Preschoolers are known for being strong-willed, and testing their parents’ patience. Bedtime is no exception to thier determination to get their own way. Children, preschoolers especially, need their sleep and their health, attitude and behavior can suffer if they don’t get enough sleep. Taking on the bedtime battle may take some time, but the key is consistency. Here are some tips to putting the bedtime battles behind you.
Develop A Relaxation Routine
Children do best when they know what to expect. Giving children a consistent, daily routine will help them better know what to expect and make bedtime seem more routine. A good example of a bedtime routine could include a bath, a story time in bed, and then lights out.
Avoid Sugar & Fluids After Dinner
Sugar and fluids can give your child reasons to delay or procrastinate going to bed. If your child has sugar too close to bedtime, they may be too wound up to go to sleep.
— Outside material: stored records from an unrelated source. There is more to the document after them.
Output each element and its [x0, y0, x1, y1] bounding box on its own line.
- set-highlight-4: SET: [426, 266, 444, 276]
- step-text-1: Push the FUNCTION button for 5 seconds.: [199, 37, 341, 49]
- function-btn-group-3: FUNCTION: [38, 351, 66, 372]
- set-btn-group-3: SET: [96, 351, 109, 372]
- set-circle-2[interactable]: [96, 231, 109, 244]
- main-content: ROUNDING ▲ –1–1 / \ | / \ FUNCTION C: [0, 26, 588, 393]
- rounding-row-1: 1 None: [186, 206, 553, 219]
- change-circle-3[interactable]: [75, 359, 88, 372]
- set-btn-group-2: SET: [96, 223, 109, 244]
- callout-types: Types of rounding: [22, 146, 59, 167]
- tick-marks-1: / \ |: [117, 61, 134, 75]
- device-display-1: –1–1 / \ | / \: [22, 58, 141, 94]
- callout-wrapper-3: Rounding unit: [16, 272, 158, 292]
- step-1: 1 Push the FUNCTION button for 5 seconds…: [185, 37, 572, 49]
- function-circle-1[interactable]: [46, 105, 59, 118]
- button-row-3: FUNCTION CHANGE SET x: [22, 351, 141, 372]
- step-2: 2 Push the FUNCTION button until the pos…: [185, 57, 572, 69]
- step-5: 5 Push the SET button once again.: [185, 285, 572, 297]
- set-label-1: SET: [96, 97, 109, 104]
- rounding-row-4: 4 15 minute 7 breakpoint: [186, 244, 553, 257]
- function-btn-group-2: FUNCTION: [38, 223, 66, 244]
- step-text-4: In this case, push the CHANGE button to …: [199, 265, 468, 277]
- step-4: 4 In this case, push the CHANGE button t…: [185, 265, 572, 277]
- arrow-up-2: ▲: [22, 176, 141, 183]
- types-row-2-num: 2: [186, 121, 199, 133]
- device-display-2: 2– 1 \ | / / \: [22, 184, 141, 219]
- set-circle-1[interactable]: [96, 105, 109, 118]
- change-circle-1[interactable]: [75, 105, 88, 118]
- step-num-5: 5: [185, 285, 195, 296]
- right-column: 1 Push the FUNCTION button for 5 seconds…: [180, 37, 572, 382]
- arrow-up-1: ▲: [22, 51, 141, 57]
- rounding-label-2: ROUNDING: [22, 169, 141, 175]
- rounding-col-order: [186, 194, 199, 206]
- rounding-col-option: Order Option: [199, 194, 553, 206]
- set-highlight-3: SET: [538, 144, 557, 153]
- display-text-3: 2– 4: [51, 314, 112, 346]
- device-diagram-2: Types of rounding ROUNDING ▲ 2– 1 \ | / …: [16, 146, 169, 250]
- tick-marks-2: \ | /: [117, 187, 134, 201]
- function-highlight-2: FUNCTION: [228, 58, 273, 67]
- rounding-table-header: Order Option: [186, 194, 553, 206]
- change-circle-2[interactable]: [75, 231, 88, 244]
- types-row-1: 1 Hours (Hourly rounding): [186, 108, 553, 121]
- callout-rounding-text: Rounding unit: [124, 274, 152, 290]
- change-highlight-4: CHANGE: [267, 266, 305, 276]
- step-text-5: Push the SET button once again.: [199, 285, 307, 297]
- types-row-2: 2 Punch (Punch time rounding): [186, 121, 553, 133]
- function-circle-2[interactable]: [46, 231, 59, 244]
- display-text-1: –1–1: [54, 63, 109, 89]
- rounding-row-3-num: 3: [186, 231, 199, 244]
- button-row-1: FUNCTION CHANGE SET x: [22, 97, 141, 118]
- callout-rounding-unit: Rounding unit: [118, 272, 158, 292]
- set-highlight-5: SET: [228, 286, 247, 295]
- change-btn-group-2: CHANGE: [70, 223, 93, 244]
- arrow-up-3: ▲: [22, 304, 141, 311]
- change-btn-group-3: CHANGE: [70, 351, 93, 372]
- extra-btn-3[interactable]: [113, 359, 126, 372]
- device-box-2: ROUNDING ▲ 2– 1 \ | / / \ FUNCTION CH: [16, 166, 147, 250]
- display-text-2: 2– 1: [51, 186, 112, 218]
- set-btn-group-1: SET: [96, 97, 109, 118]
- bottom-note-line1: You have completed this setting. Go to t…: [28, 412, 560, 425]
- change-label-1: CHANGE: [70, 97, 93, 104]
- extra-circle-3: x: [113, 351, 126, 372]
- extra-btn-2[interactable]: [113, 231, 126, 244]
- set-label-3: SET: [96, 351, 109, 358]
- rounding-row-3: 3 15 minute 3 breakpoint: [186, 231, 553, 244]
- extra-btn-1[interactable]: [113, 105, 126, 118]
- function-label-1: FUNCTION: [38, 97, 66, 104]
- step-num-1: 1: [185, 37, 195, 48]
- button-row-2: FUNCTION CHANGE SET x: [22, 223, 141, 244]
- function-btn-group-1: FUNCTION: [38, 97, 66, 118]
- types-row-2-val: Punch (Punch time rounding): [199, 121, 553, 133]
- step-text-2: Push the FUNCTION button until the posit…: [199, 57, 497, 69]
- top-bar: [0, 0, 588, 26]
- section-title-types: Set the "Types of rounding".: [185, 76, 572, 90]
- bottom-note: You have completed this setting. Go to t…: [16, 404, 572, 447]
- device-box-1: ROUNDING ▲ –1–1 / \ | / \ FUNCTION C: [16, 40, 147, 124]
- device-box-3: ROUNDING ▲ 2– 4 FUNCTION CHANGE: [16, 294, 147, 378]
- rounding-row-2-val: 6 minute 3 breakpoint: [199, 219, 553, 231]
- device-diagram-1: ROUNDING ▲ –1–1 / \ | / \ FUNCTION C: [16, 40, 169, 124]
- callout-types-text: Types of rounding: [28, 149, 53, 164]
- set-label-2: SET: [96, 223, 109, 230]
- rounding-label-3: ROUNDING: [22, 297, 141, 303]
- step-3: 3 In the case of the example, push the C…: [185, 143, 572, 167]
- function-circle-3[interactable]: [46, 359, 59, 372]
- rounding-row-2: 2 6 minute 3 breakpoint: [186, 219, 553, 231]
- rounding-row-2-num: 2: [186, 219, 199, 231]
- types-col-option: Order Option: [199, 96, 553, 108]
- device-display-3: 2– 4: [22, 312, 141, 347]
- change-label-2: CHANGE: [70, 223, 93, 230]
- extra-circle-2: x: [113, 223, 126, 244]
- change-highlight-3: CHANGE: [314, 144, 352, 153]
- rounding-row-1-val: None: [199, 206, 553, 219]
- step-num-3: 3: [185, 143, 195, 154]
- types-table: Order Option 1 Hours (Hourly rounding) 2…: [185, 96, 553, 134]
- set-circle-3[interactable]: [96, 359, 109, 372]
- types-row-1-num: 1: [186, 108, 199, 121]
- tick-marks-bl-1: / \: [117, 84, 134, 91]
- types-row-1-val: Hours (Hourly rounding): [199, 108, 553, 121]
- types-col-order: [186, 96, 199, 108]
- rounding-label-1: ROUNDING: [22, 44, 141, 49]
If your child has too much fluid before bed, they may want to get up several times to go to the bathroom; regardless of whether or not they really need to go or not.
Address Any Fears
If your child is having a hard time going to bed due to fears, be sure to address these concerns. Installing a small nightlight may help ease your child’s fears and make it easier for them to sleep.
Don’t Use Your Child’s Bed As Punishment
Although it may seem like a good method of discipline, do not use your child’s bed as a form of punishment. If your child is sent to bed for being naughty, he or she may begin to associate their bed with being in trouble. This association may make them resist bedtime even more and confuse them if they didn’t do anything wrong.
If your child gets out of bed, place them back in bed and remind them, “It’s bedtime. You need to go to sleep.” Some children get the idea after only a couple times of being placed back in bed; other children may take several times to understand and they may throw a fit. Do not let these temper tantrums get to you. Place your child back in bed, tuck them in and leave the room. Repeat as many times as necessary. Eventually your child will learn they cannot get out of bed whenever they feel like.
Don’t Allow Your Child to Stay Up
Regardless of how many times your child tries to get out of bed, remain consistent and do not allow them to push you over. Allowing your child to stay up because you’ve “given up” will only teach them that they can get away with inappropriate and unacceptable behavior. Don’t allow your child to get away with this behavior or bedtime will only become more and more of a battle as your child gets older.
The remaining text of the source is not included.